Segment Start: Input data

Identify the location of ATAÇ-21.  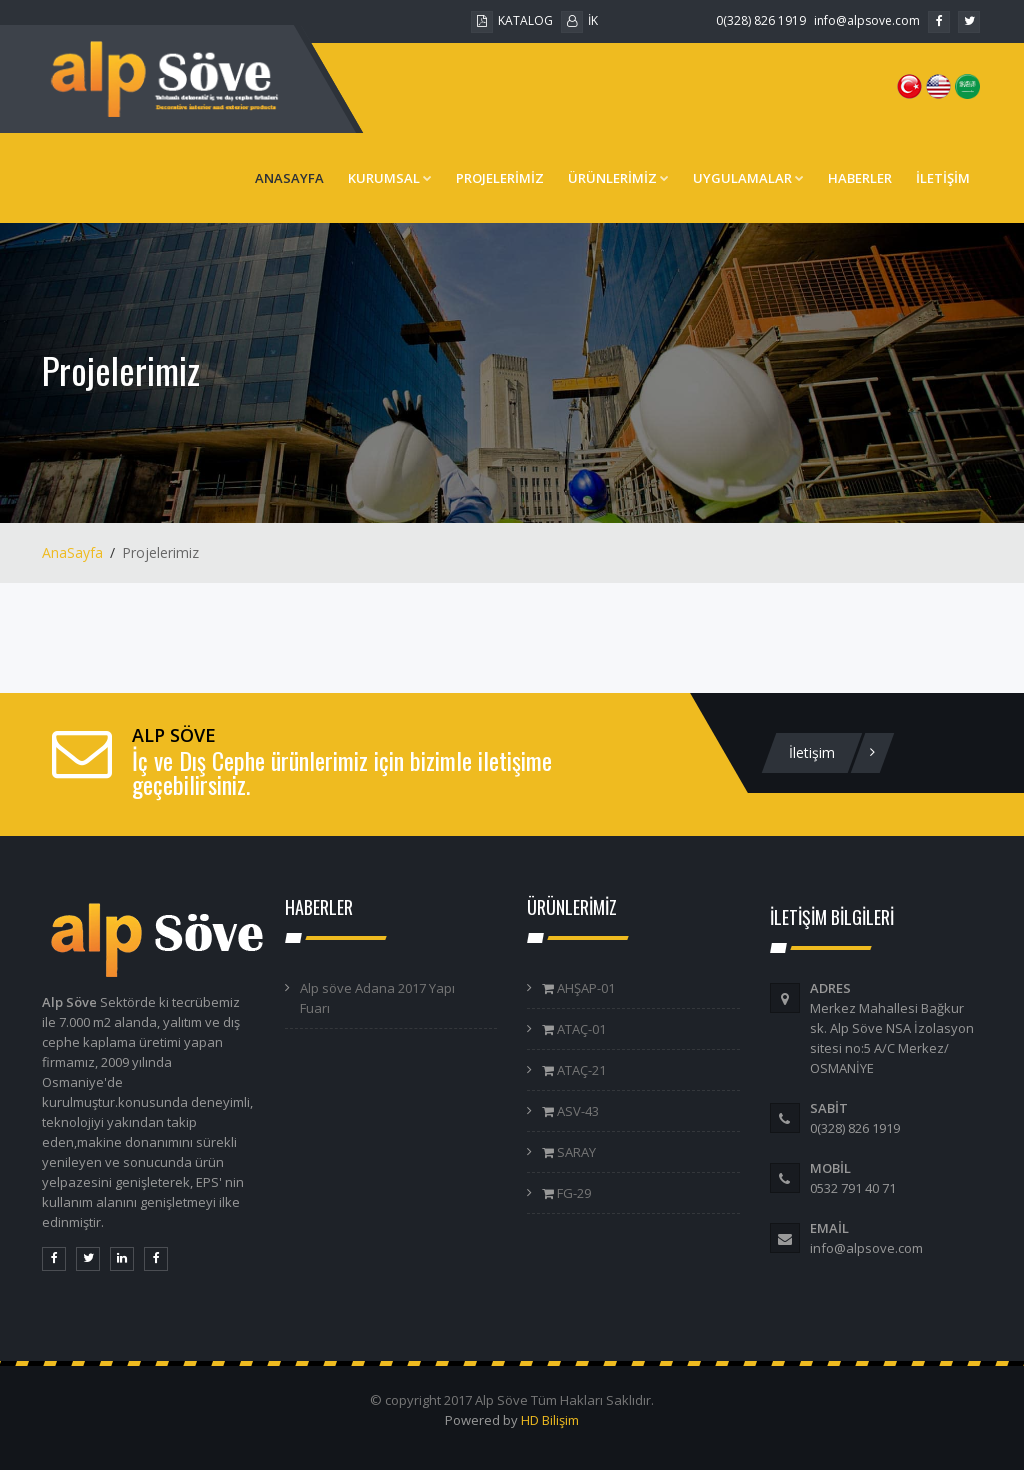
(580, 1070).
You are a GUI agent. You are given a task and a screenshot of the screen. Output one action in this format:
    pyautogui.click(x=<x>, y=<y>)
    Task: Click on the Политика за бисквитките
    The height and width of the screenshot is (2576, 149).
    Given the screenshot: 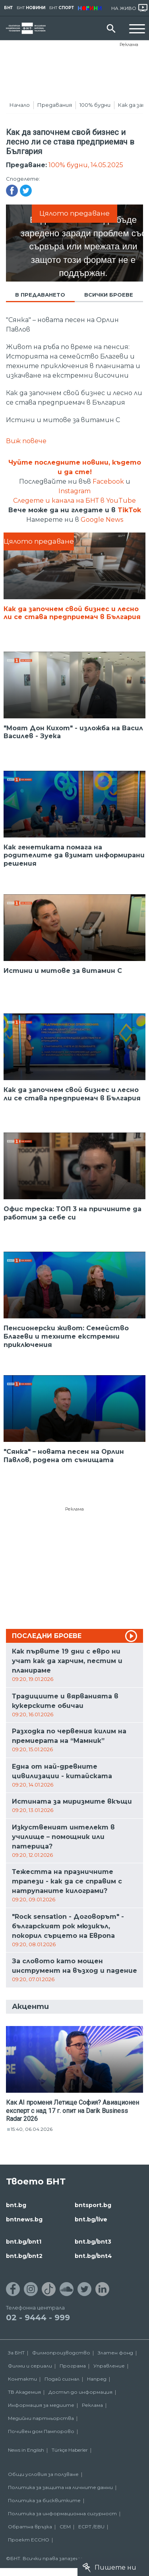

Segment End: Input data

Exercise —
Transcribe every entry exactly, omitting pictures.

Solution for this exercise —
Identify the location of ATAÇ-21.  
(580, 1070).
You are a GUI agent. You are given a task and a screenshot of the screen. Output one action in this format:
    pyautogui.click(x=<x>, y=<y>)
    Task: Click on the Политика за бисквитките
    The height and width of the screenshot is (2576, 149).
    Given the screenshot: 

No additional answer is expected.